Question

In Haiti, public transportation is often by taptaps, small pickup trucks with seats along the sides of the pickup bed and railings to which passengers can hang on. Typically they carry two dozen or more passengers plus an assortment of chickens, goats, luggage, etc. Putting this much into the back of a pickup truck puts quite a large load on the truck springs.

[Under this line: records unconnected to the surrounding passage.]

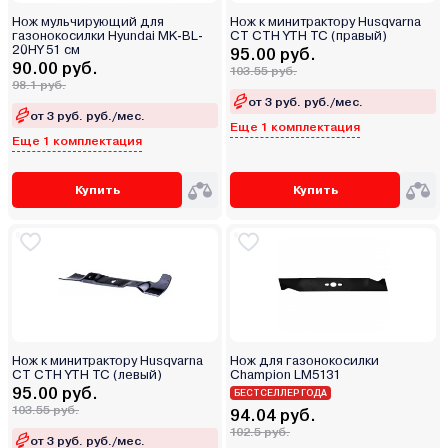
Нож мульчирующий для
Нож к минитрактору Husqvarna
газонокосилки Hyundai MK-BL-
CT CTH YTH TC (правый)
20HY 51 см
95.00 руб.
90.00 руб.
103.55 руб.
98.1 руб.
от 3 руб. руб./мес.
от 3 руб. руб./мес.
Еще 1 комплектация
Еще 1 комплектация
Купить
Купить
Нож к минитрактору Husqvarna
Нож для газонокосилки
CT CTH YTH TC (левый)
Champion LM5131
95.00 руб.
БЕСТСЕЛЛЕР ГОДА
103.55 руб.
94.04 руб.
102.5 руб.
от 3 руб. руб./мес.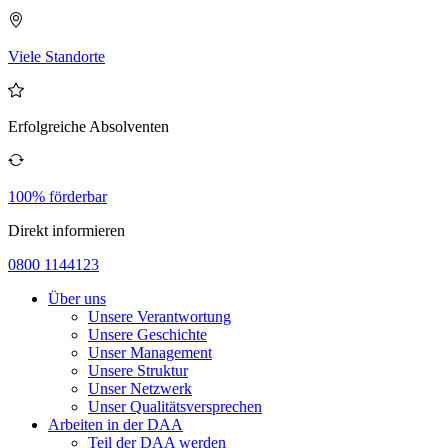
Viele Standorte
Erfolgreiche Absolventen
100% förderbar
Direkt informieren
0800 1144123
Über uns
Unsere Verantwortung
Unsere Geschichte
Unser Management
Unsere Struktur
Unser Netzwerk
Unser Qualitätsversprechen
Arbeiten in der DAA
Teil der DAA werden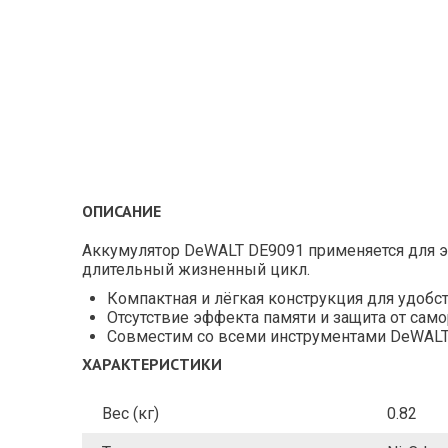
ОПИСАНИЕ
Аккумулятор DeWALT DE9091 применяется для э
длительный жизненный цикл.
Компактная и лёгкая конструкция для удобс
Отсутствие эффекта памяти и защита от са
Совместим со всеми инструментами DeWALT 
ХАРАКТЕРИСТИКИ
Вес (кг)
0.82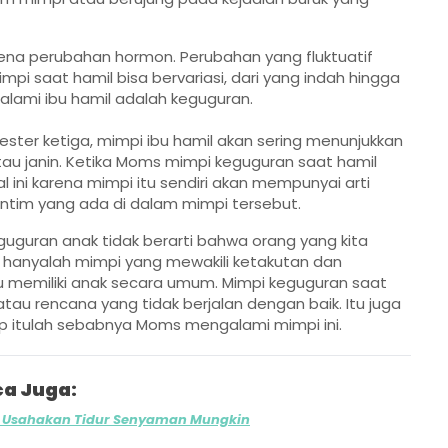
ena perubahan hormon. Perubahan yang fluktuatif
pi saat hamil bisa bervariasi, dari yang indah hingga
ialami ibu hamil adalah keguguran.
ester ketiga, mimpi ibu hamil akan sering menunjukkan
au janin. Ketika Moms
mimpi keguguran saat hamil
ini karena mimpi itu sendiri akan mempunyai arti
tim yang ada di dalam mimpi tersebut.
uguran anak tidak berarti bahwa orang yang kita
ni hanyalah mimpi yang mewakili ketakutan dan
u memiliki anak secara umum.
Mimpi keguguran saat
atau rencana yang tidak berjalan dengan baik. Itu juga
up itulah sebabnya Moms mengalami mimpi ini.
a Juga:
, Usahakan Tidur Senyaman Mungkin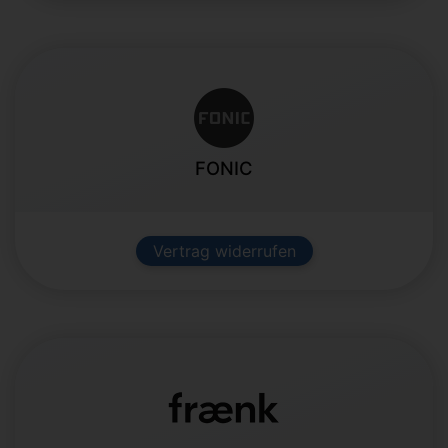
FONIC
Vertrag widerrufen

A truck has springs for each wheel, but for simplicity assume that the individual springs can be treated as one spring with a spring constant that includes the effect of all the springs. Also for simplicity, assume that all four springs compress equally when weight is added to the truck and that the equilibrium length of the springs is the length they have when they support the load of an empty truck.
Part A
A 60-kg driver gets into an empty taptap to start the day's work. The springs compress 0.02 m. What is the effective spring constant of the spring system in the taptap?
Enter the spring constant numerically in newtons per meter. Express your answer using two significant figures.
k =2.9×10^4 N/m
Part B
After driving a portion of the route, the taptap is fully loaded with a total of 25 people with an average mass of 60 kg per person. In addition, there are three 15 kg goats, five 3- kg chickens, and a total of 25 kg of bananas on their way to the market. Assume that the springs have somehow not yet compressed to their maximum amount. How much are the springs compressed?

Answer 1

A. k=29400N/m

B. x=0.528m

Step-by-step explanation:

Part A.

The net force exerted by the driver on the springs is equal to his weight. Assuming the springs reach an equilibrium, we have that this force is equal and opposite in direction to the force exerted by the springs. So, from the equation of the force exerted by a spring, we have:

`F=-kx\\\\mg=kx\\\\\implies k=(mg)/(x)`

Plugging in the given values for the mass of the driver and the compression lenght, we obtain:

`k=((60kg)(9.8m/s^(2)))/(0.02m)=29400N/m`

So, the spring constant of the spring system in the taptap is 29400N/m.

Part B.

We can use the same relationship as in the part A, in this case solving for x:

`x=(mg)/(k)`

In "m", we have to put the total mass that is in the taptap, so we sum the information given:

`m=25(60kg)+3(15kg)+5(3kg)+25kg=1585kg`

Finally, we calculate x using this value for m:

`x=((1585kg)(9.8m/s^(2)))/(29400N/m)\\ \\x=0.528m`

Then, the springs are compressed 0.528m.